----- Records shown -----

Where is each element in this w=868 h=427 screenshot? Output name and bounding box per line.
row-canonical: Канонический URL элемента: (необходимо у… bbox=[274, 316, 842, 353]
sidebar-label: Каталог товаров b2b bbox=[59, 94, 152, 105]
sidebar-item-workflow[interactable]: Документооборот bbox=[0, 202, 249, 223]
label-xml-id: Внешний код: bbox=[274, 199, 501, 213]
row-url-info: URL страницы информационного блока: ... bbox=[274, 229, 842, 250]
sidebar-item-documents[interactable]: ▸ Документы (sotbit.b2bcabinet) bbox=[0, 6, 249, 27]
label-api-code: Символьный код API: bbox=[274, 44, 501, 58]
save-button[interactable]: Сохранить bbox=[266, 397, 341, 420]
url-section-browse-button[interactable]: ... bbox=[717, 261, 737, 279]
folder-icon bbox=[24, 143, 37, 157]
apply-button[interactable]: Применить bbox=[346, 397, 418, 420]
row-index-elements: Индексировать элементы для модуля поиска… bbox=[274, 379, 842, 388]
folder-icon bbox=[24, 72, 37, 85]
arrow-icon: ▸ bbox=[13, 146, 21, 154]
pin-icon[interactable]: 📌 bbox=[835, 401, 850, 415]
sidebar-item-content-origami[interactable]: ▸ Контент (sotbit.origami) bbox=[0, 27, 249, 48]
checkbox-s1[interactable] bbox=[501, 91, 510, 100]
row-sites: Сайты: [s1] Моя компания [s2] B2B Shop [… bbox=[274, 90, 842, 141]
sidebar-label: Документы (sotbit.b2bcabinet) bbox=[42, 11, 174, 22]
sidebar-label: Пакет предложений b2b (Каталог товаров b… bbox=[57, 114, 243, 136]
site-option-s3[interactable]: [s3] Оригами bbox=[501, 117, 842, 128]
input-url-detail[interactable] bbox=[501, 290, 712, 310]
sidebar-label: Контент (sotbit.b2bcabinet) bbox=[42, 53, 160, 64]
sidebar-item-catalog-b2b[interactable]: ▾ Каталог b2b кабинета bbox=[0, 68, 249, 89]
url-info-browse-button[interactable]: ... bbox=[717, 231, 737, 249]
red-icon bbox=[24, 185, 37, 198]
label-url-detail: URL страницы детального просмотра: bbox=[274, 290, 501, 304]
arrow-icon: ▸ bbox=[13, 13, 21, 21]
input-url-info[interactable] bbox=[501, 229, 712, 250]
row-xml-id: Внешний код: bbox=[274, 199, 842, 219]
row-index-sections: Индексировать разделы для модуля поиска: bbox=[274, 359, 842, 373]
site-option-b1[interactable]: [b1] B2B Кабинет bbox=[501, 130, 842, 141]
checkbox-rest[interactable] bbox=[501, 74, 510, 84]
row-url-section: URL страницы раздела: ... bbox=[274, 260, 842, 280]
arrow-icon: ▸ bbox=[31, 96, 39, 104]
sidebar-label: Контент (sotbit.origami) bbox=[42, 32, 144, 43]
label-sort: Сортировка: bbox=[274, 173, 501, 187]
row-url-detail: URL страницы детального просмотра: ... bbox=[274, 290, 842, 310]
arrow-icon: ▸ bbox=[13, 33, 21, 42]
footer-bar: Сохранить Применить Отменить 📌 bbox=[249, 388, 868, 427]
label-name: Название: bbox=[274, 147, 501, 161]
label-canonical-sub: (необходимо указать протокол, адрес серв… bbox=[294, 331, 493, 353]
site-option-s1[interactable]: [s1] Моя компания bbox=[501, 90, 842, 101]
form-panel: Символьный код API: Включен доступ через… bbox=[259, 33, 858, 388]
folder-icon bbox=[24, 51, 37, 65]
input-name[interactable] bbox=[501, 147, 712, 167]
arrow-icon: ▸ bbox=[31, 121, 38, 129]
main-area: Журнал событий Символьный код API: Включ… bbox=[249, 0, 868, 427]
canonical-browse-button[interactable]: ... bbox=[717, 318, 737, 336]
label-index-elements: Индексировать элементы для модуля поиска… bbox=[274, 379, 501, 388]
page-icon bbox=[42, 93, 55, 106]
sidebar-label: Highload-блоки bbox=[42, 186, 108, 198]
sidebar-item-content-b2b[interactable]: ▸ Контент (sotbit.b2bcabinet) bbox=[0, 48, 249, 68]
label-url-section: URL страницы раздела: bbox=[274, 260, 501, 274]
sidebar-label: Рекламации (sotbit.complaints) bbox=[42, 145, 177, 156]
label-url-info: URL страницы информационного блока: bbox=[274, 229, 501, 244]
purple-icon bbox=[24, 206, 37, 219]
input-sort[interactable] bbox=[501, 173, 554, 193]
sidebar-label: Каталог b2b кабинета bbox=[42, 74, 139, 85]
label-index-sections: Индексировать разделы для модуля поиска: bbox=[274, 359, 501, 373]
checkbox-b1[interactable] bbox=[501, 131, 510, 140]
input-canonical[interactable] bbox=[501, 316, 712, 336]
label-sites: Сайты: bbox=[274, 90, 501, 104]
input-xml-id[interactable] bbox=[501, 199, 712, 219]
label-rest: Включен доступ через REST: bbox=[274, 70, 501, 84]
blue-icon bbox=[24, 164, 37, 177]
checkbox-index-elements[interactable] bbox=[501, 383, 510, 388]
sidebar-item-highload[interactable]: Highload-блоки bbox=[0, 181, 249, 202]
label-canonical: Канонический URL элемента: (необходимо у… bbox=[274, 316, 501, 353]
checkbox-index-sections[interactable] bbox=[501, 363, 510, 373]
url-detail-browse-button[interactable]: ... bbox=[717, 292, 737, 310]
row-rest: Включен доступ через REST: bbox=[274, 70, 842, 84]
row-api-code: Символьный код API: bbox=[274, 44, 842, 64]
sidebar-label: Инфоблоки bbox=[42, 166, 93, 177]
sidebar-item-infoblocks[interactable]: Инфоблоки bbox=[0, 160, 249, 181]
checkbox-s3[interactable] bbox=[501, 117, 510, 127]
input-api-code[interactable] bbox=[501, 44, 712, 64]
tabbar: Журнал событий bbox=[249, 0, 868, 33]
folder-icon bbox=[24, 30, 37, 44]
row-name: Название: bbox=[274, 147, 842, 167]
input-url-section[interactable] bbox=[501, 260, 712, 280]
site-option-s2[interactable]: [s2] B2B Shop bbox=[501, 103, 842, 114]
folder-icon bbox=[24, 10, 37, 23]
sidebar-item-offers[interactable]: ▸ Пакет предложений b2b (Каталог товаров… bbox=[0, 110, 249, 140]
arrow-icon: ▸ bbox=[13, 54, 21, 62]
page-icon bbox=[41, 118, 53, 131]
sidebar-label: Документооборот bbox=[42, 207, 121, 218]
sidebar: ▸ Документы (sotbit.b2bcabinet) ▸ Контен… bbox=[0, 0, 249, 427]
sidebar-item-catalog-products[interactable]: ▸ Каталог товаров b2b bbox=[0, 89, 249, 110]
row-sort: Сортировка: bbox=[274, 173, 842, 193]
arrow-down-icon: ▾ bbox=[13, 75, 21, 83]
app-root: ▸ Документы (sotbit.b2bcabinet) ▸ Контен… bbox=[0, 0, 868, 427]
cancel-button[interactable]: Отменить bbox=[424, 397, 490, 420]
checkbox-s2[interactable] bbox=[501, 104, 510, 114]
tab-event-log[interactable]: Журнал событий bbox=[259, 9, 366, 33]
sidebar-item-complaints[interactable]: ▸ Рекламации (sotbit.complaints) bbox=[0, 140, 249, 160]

-----

How to complete this task —
Find and copy every line in the entries above where the string "компания" occurs.

Answer space —
row-sites: Сайты: [s1] Моя компания [s2] B2B Shop [… bbox=[274, 90, 842, 141]
site-option-s1[interactable]: [s1] Моя компания bbox=[501, 90, 842, 101]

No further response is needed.